Hi Magnus, On Behalf Of Magnus Lie Hetland

...

I'm looking at various ways of implementing graphs in Python (beyond simple dict-based stuff -- more performance is needed). kjbuckets looks like a nice alternative, as does the Boost Graph Library (not sure how easy it is to use with Boost.Python) but if numarray is to become a part of the standard library, it could be beneficial to use that...

For dense graphs, it makes sense to use an adjacency matrix directly in numarray, I should think. (I haven't implemented many graph algorithms with ufuncs yet, but it seems doable...) For sparse graphs I guess some sort of sparse array implementation would be useful, although the archives indicate that creating such a thing isn't a core part of the numarray project.

First of all, it may make sense, but I should say a few words about what scale sizes make sense. Currently numarray is implemented mostly in Python (excepting the very low level, very simple C functions that do the computational and indexing loops. This means it currently has a pretty sizable overhead to set up an array operation (I'm guessing an order of magnitude slower than Numeric). Once set up, it generally is pretty fast. So it is pretty good for very large data sets. Very lousy for very small ones. We haven't measured efficiency lately (we are deferring optimization until we have all the major functionality present first), but I wouldn't be at all surprised to find that the set up time can be equal to the time to actually process ~10,000-20,000 elements (i.e., the time spent per element for a 10K array is roughly half that for much larger arrays.

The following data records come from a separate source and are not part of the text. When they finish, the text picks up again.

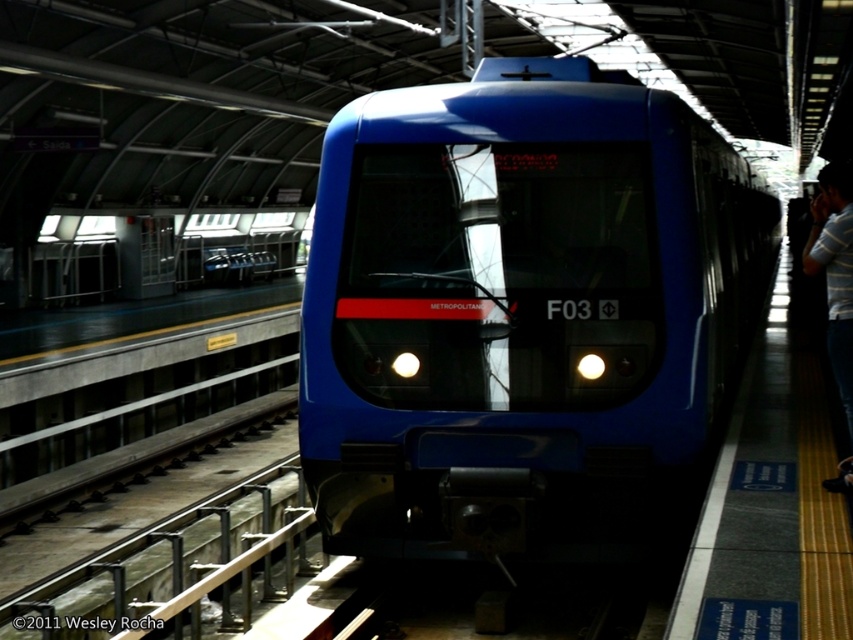 Which is in front, point (595, 420) or point (845, 460)?

Point (845, 460)

Image resolution: width=853 pixels, height=640 pixels. What do you see at coordinates (519, 310) in the screenshot?
I see `blue glossy train at center` at bounding box center [519, 310].

Where is `blue glossy train at center`? blue glossy train at center is located at coordinates (519, 310). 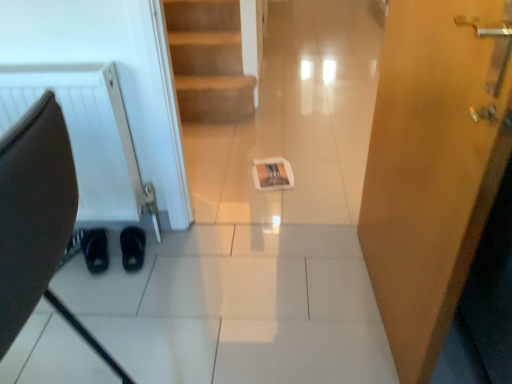 Where is `free space to the back side of wooden door at right`? The image size is (512, 384). free space to the back side of wooden door at right is located at coordinates (323, 225). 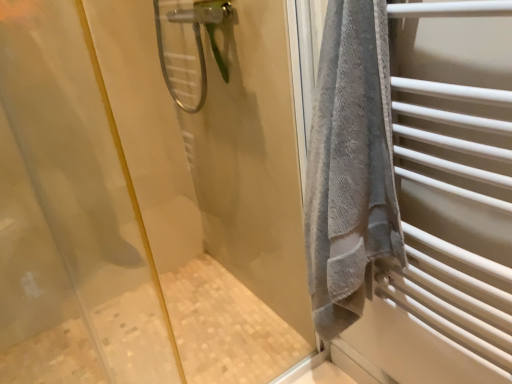 Question: Is clear plastic shower head at upper center inside the boundaries of transparent glass shower door at upper left, or outside?

Choices:
 (A) outside
 (B) inside

Answer: (A)

Question: From the image's perspective, is clear plastic shower head at upper center positioned above or below transparent glass shower door at upper left?

Choices:
 (A) above
 (B) below

Answer: (A)

Question: In the image, is clear plastic shower head at upper center positioned in front of or behind transparent glass shower door at upper left?

Choices:
 (A) behind
 (B) front

Answer: (A)

Question: Considering the positions of point (123, 322) and point (219, 61), is point (123, 322) closer or farther from the camera than point (219, 61)?

Choices:
 (A) farther
 (B) closer

Answer: (A)

Question: Looking at their shapes, would you say transparent glass shower door at upper left is wider or thinner than clear plastic shower head at upper center?

Choices:
 (A) thin
 (B) wide

Answer: (A)

Question: Is transparent glass shower door at upper left inside the boundaries of clear plastic shower head at upper center, or outside?

Choices:
 (A) inside
 (B) outside

Answer: (B)

Question: In the image, is transparent glass shower door at upper left positioned in front of or behind clear plastic shower head at upper center?

Choices:
 (A) front
 (B) behind

Answer: (A) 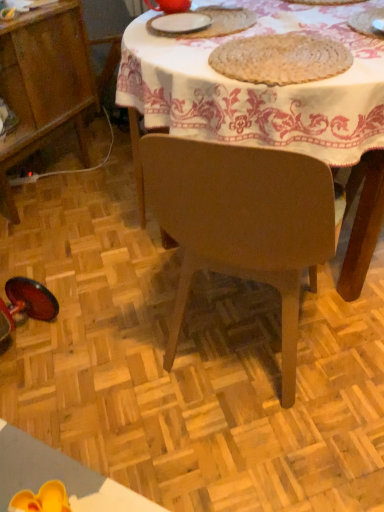 Where is `unoccupied region to the right of matte red teapot at upper center, the 3th tableware in the right-to-left sequence`? Image resolution: width=384 pixels, height=512 pixels. unoccupied region to the right of matte red teapot at upper center, the 3th tableware in the right-to-left sequence is located at coordinates (228, 12).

So if you are working with much smaller arrays than 10K, you won't see total execution time decrease much (it was already spending half its time in setup, which doesn't change). We would like to reduce this size threshhold in the future, either by optimizing the Python code, or moving some of it into C. This optimization wouldn't be for at least a couple more months; we have more urgent features to deal with. I doubt that we will ever surpass the current Numeric in its performance on small arrays (though who knows, perhaps we can come close).

...

What do you think -- is it reasonable to use numarray for graph algorithms? Perhaps an additional module with standard graph algorithms would be interesting? (I'm sure I could contribute some if there is any interest...)

Before I go further, I need to find out if the preceeding has made you gasp in horror or if the timescale is too slow for you to accept. (This particular issue also makes me wonder if numarray would ever be a suitable substitute for the existing array module). What size graphs are you most concerned about as far as speed goes?

...

And -- is there any chance of getting sparse matrices in numarray?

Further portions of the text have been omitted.